**LISTED RECORDS:**
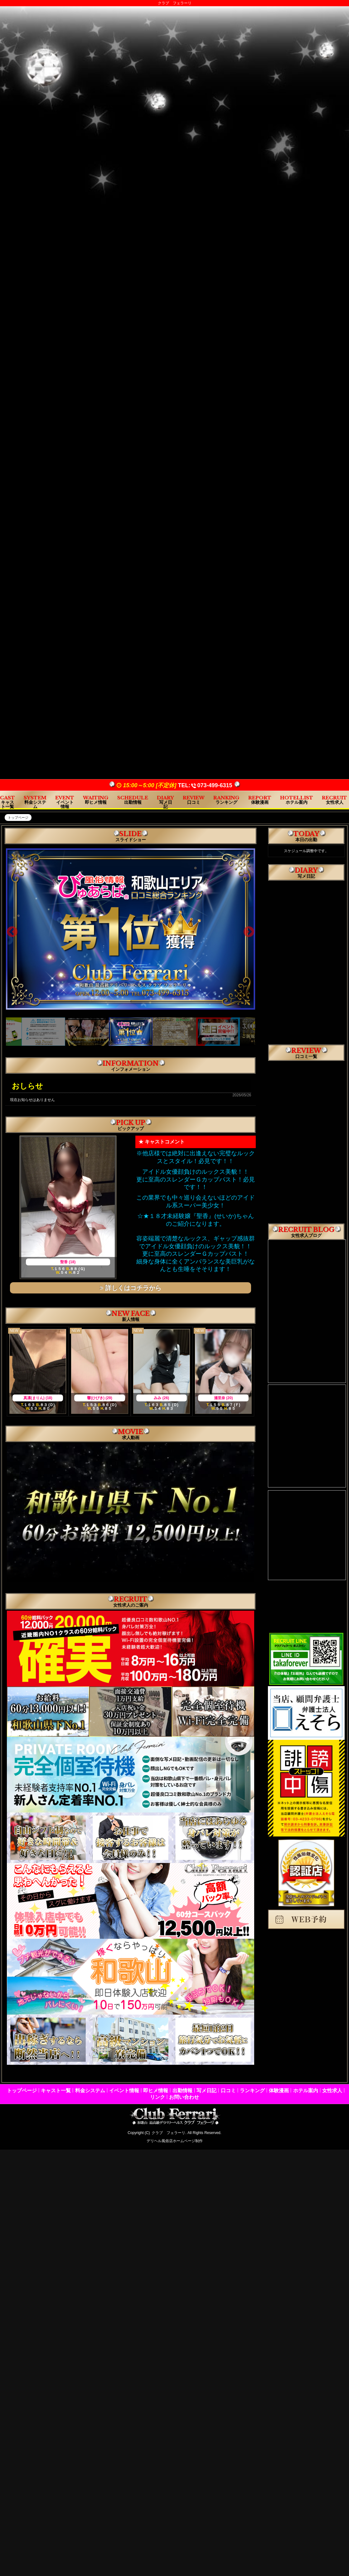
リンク (157, 2097)
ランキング (252, 2090)
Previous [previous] (12, 932)
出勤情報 (182, 2090)
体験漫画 (279, 2090)
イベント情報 (124, 2090)
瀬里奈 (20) (223, 1398)
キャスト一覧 (56, 2090)
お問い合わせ (184, 2097)
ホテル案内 (305, 2090)
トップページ (22, 2090)
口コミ (228, 2090)
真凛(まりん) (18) (37, 1398)
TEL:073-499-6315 (205, 785)
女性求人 (332, 2090)
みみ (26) (161, 1398)
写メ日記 (206, 2090)
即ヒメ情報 (155, 2090)
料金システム (90, 2090)
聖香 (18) (67, 1262)
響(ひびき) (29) (99, 1398)
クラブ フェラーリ (168, 2133)
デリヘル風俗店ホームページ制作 (175, 2141)
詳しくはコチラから (130, 1287)
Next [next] (249, 932)
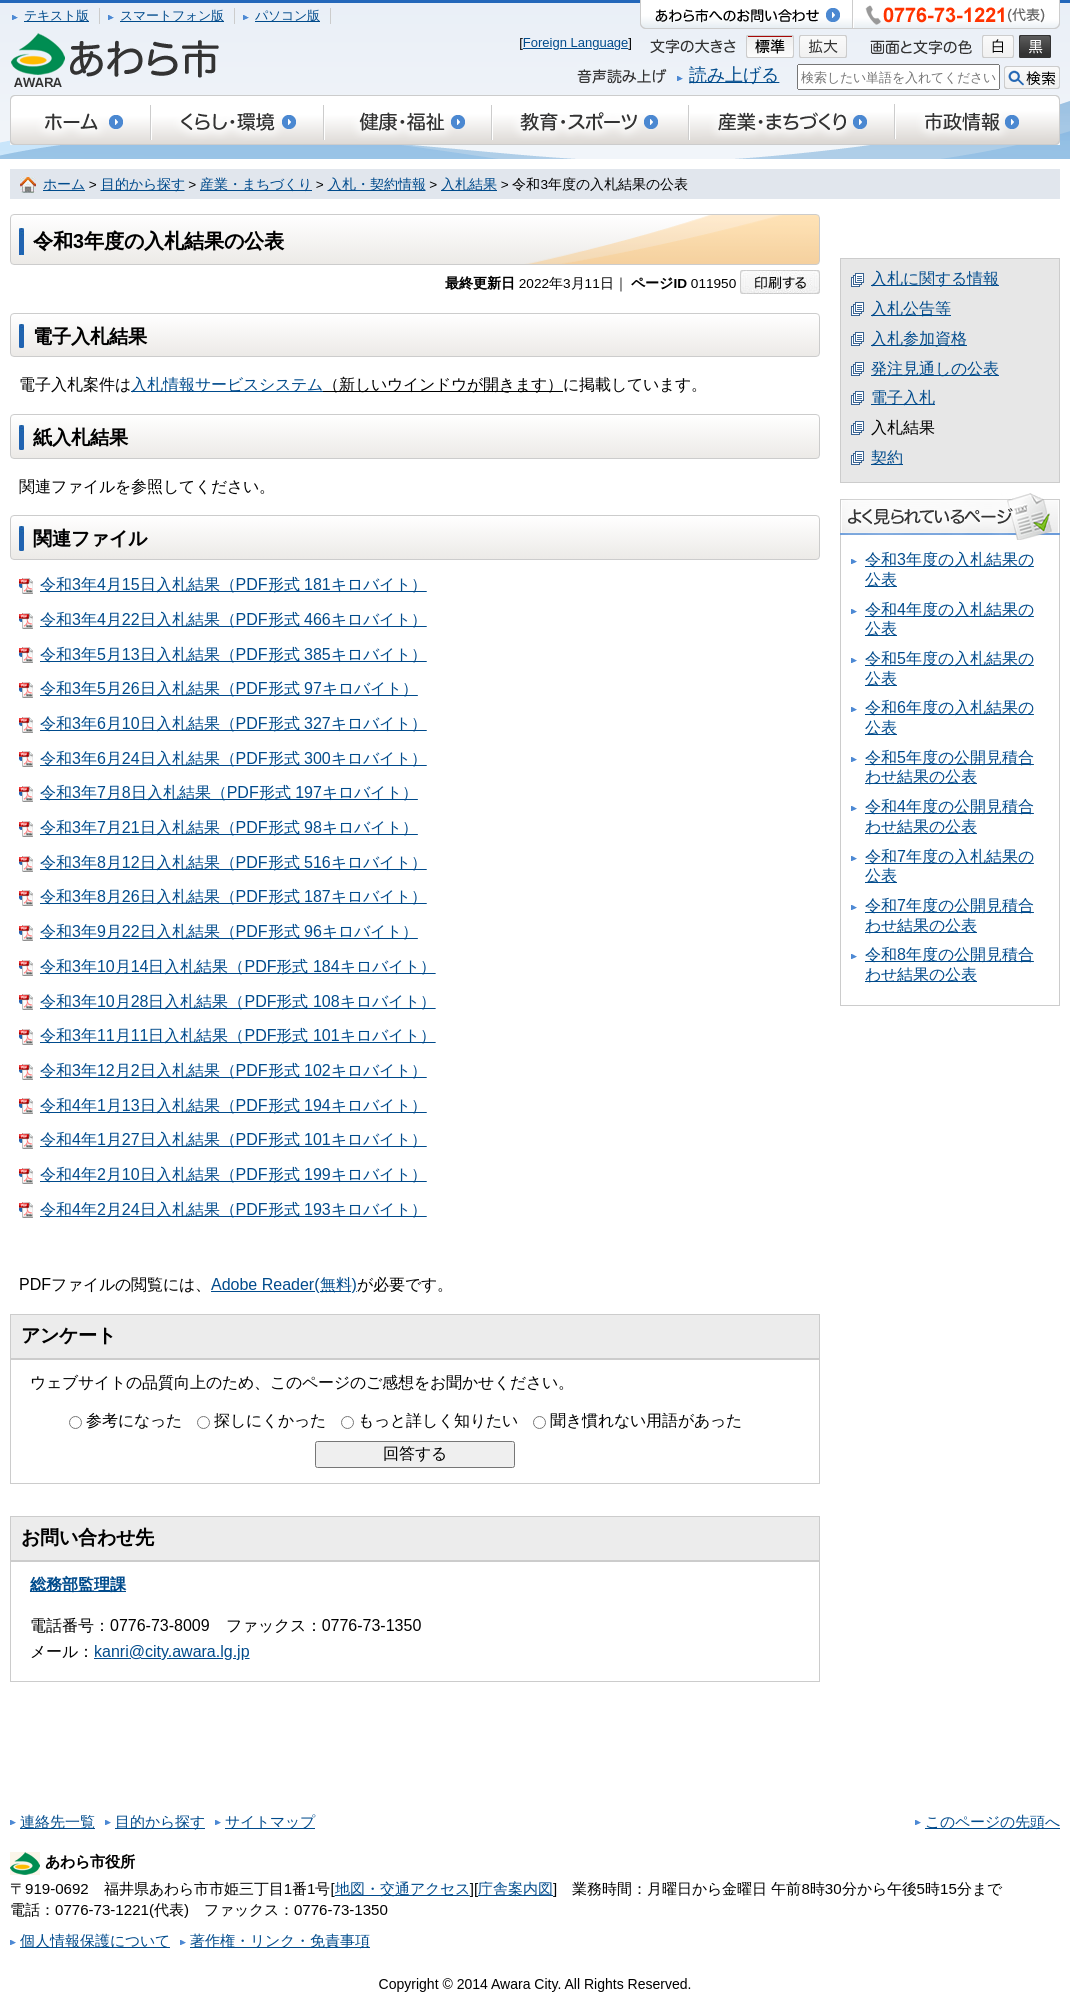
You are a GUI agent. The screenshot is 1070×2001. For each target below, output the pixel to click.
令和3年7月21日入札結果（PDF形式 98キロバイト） (218, 828)
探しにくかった (270, 1420)
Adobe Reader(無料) (284, 1284)
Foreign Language (576, 42)
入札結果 (469, 184)
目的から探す (143, 184)
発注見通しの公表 (935, 368)
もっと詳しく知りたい (438, 1420)
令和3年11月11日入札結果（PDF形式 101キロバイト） (227, 1036)
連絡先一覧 (57, 1821)
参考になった (134, 1420)
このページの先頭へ (992, 1821)
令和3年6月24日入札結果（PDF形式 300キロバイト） (223, 759)
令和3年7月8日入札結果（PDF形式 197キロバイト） (218, 793)
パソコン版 (287, 15)
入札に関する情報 (935, 278)
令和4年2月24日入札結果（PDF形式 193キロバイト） (223, 1210)
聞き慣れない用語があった (646, 1420)
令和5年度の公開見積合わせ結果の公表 (949, 767)
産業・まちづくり (256, 184)
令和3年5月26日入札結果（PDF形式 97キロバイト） (218, 689)
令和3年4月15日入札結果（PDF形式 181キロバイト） (223, 585)
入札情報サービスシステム (227, 384)
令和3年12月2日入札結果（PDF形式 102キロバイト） (223, 1071)
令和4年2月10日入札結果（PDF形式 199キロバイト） (223, 1175)
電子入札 (903, 397)
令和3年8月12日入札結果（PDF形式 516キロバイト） (223, 863)
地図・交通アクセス (402, 1888)
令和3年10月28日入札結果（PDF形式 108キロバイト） (227, 1002)
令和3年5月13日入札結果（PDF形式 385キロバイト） (223, 655)
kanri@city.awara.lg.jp (172, 1651)
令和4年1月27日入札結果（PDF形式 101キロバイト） (223, 1140)
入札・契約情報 (377, 184)
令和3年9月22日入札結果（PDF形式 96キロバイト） (218, 932)
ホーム (64, 184)
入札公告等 (911, 308)
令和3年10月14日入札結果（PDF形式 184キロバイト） (227, 967)
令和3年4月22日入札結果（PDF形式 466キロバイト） (223, 620)
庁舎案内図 (515, 1888)
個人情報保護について (95, 1940)
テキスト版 (56, 15)
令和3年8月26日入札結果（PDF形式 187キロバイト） (223, 897)
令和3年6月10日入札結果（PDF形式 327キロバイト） (223, 724)
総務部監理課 (78, 1584)
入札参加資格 (919, 338)
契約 (887, 457)
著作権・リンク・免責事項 (280, 1940)
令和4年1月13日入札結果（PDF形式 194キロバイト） (223, 1106)
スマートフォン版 (172, 15)
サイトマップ (270, 1821)
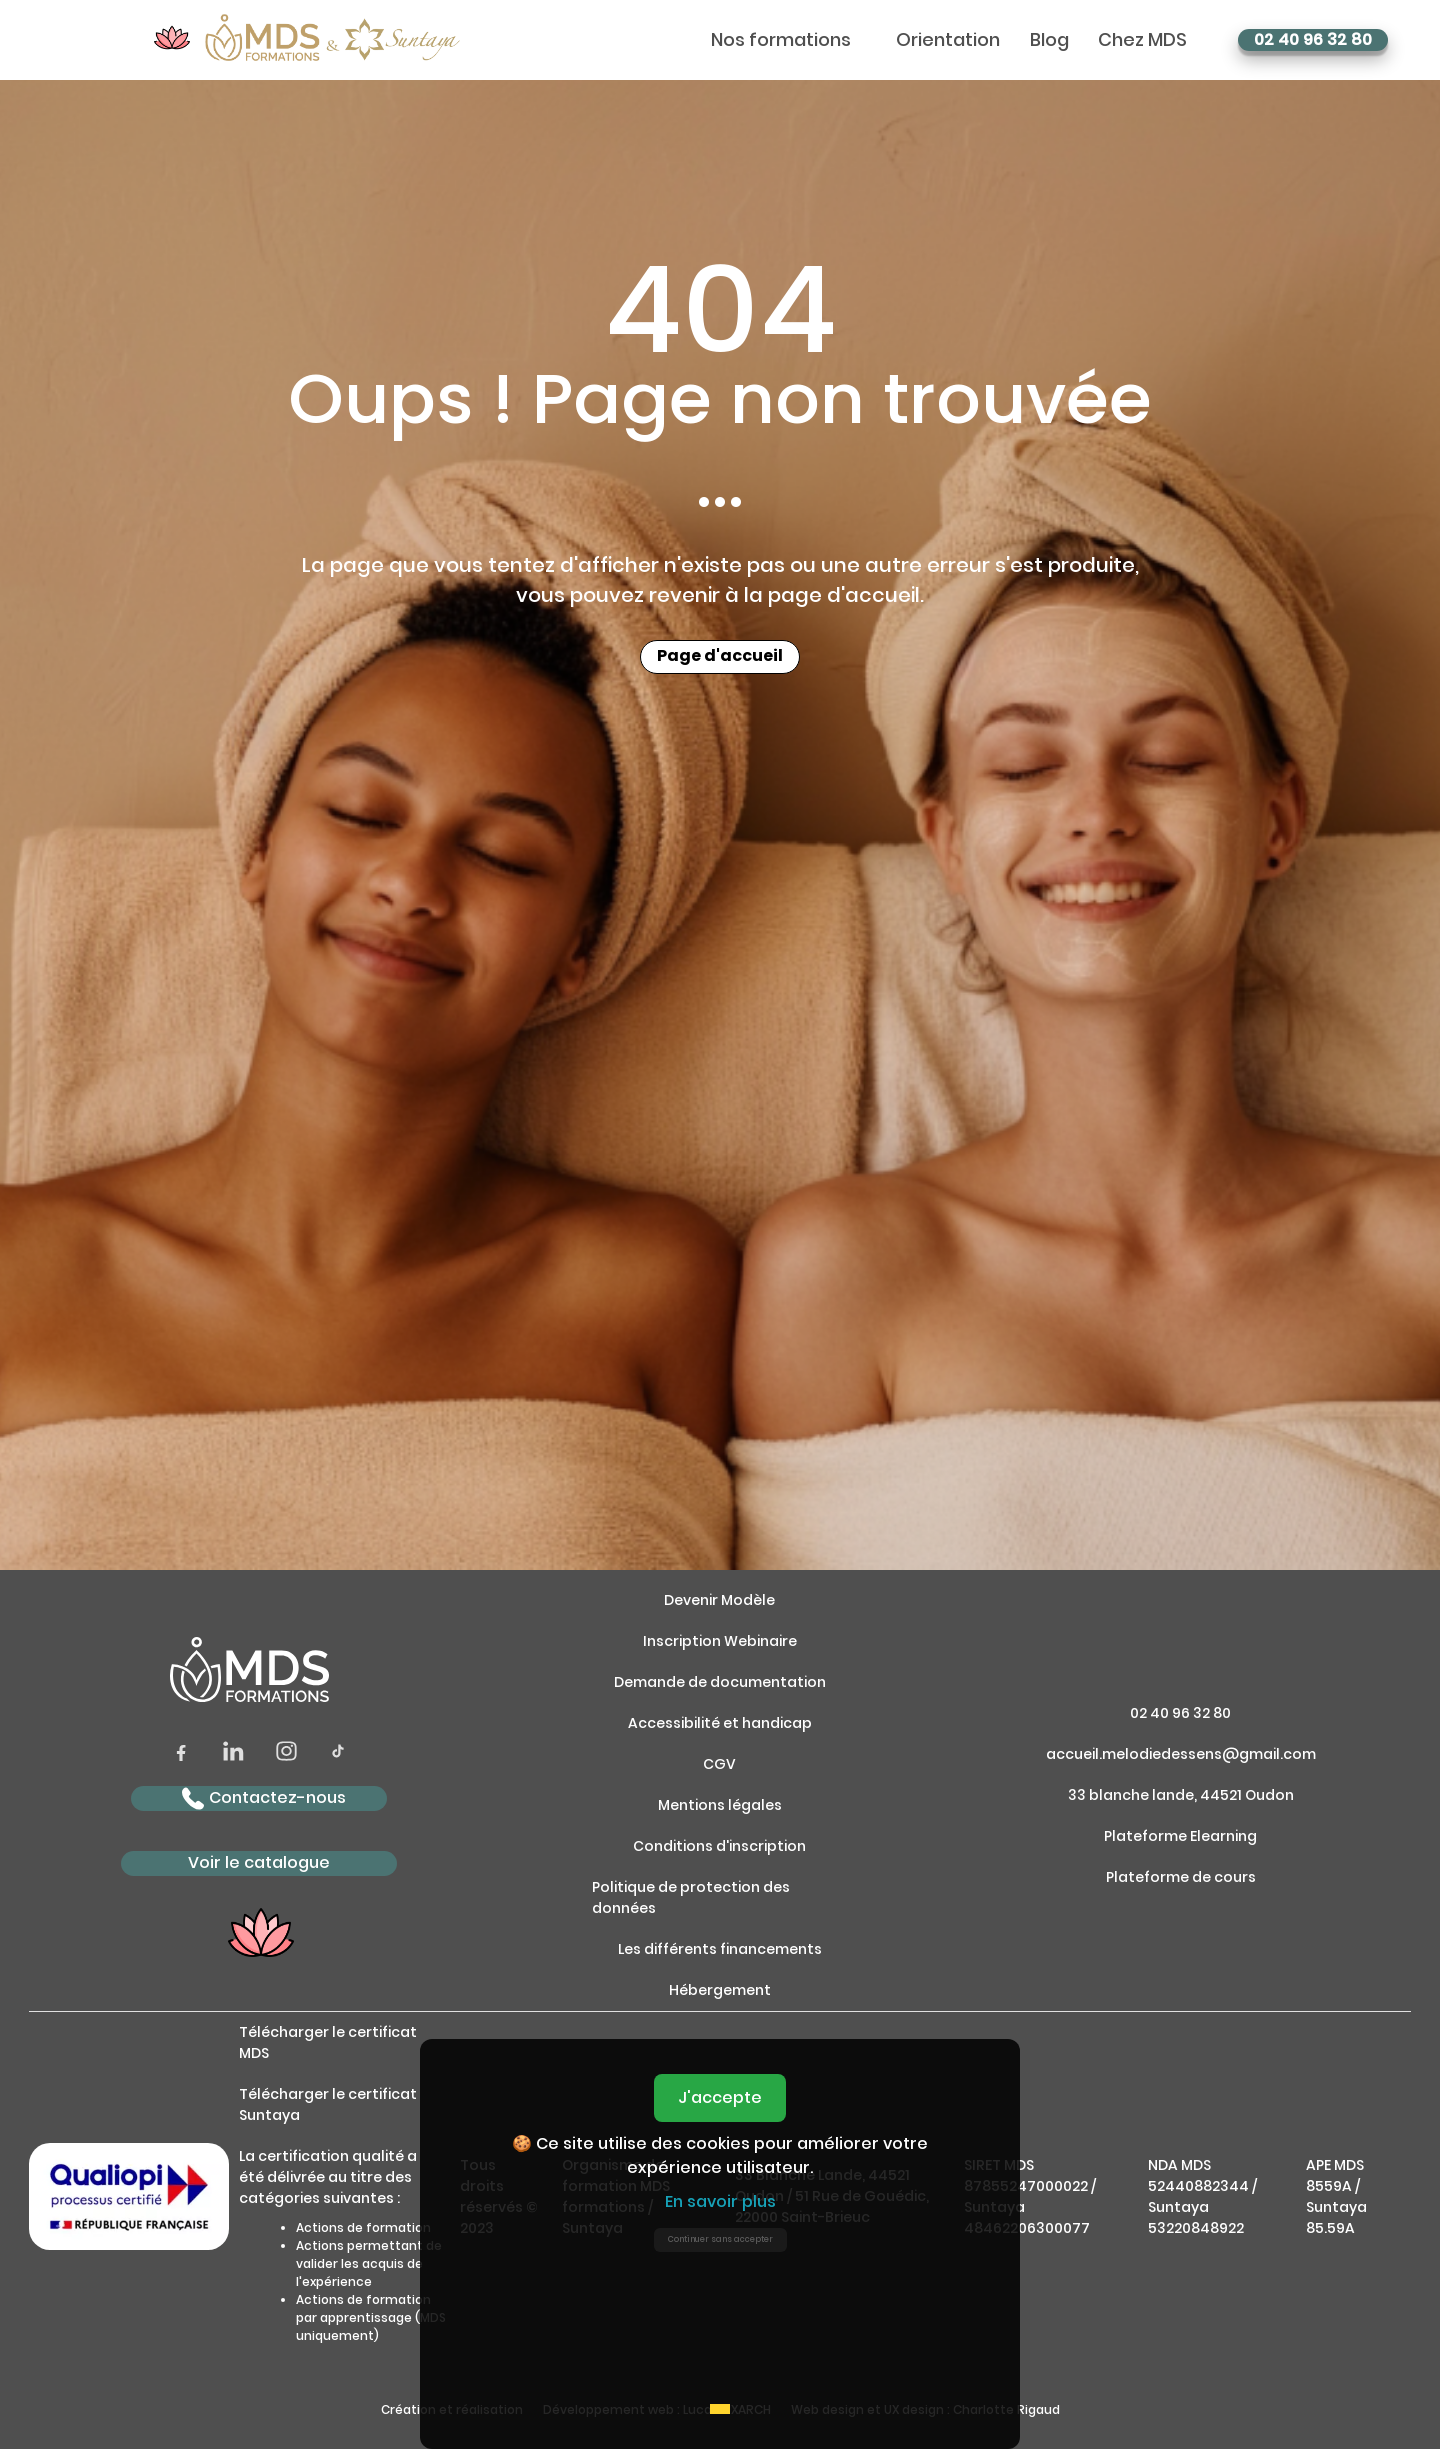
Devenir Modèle (719, 1600)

**EXERCISE BRIEF:**
Transcribe each entry exactly, pictures excluded.

**EXERCISE OUTPUT:**
リンク (157, 2097)
ランキング (252, 2090)
Previous [previous] (12, 932)
出勤情報 (182, 2090)
体験漫画 (279, 2090)
イベント情報 (124, 2090)
瀬里奈 (20) (223, 1398)
キャスト一覧 (56, 2090)
お問い合わせ (184, 2097)
ホテル案内 (305, 2090)
トップページ (22, 2090)
口コミ (228, 2090)
真凛(まりん) (18) (37, 1398)
TEL:073-499-6315 (205, 785)
女性求人 (332, 2090)
みみ (26) (161, 1398)
写メ日記 (206, 2090)
即ヒメ情報 (155, 2090)
料金システム (90, 2090)
聖香 (18) (67, 1262)
響(ひびき) (29) (99, 1398)
クラブ フェラーリ (168, 2133)
デリヘル風俗店ホームページ制作 (175, 2141)
詳しくはコチラから (130, 1287)
Next [next] (249, 932)
You are a GUI agent. The screenshot is 1070×2001. For each target below, output the pixel to click.
令和3年7月21日入札結果（PDF形式 98キロバイト） (218, 828)
探しにくかった (270, 1420)
Adobe Reader(無料) (284, 1284)
Foreign Language (576, 42)
入札結果 (469, 184)
目的から探す (143, 184)
発注見通しの公表 (935, 368)
もっと詳しく知りたい (438, 1420)
令和3年11月11日入札結果（PDF形式 101キロバイト） (227, 1036)
連絡先一覧 (57, 1821)
参考になった (134, 1420)
このページの先頭へ (992, 1821)
令和3年6月24日入札結果（PDF形式 300キロバイト） (223, 759)
令和3年7月8日入札結果（PDF形式 197キロバイト） (218, 793)
パソコン版 (287, 15)
入札に関する情報 (935, 278)
令和4年2月24日入札結果（PDF形式 193キロバイト） (223, 1210)
聞き慣れない用語があった (646, 1420)
令和5年度の公開見積合わせ結果の公表 (949, 767)
産業・まちづくり (256, 184)
令和3年5月26日入札結果（PDF形式 97キロバイト） (218, 689)
令和3年4月15日入札結果（PDF形式 181キロバイト） (223, 585)
入札情報サービスシステム (227, 384)
令和3年12月2日入札結果（PDF形式 102キロバイト） (223, 1071)
令和4年2月10日入札結果（PDF形式 199キロバイト） (223, 1175)
電子入札 (903, 397)
令和3年8月12日入札結果（PDF形式 516キロバイト） (223, 863)
地図・交通アクセス (402, 1888)
令和3年10月28日入札結果（PDF形式 108キロバイト） (227, 1002)
令和3年5月13日入札結果（PDF形式 385キロバイト） (223, 655)
kanri@city.awara.lg.jp (172, 1651)
令和4年1月27日入札結果（PDF形式 101キロバイト） (223, 1140)
入札・契約情報 (377, 184)
令和3年9月22日入札結果（PDF形式 96キロバイト） (218, 932)
ホーム (64, 184)
入札公告等 (911, 308)
令和3年10月14日入札結果（PDF形式 184キロバイト） (227, 967)
令和3年4月22日入札結果（PDF形式 466キロバイト） (223, 620)
庁舎案内図 (515, 1888)
個人情報保護について (95, 1940)
テキスト版 (56, 15)
令和3年8月26日入札結果（PDF形式 187キロバイト） (223, 897)
令和3年6月10日入札結果（PDF形式 327キロバイト） (223, 724)
総務部監理課 (78, 1584)
入札参加資格 (919, 338)
契約 (887, 457)
著作権・リンク・免責事項 (280, 1940)
令和4年1月13日入札結果（PDF形式 194キロバイト） (223, 1106)
スマートフォン版 (172, 15)
サイトマップ (270, 1821)
Devenir Modèle (719, 1600)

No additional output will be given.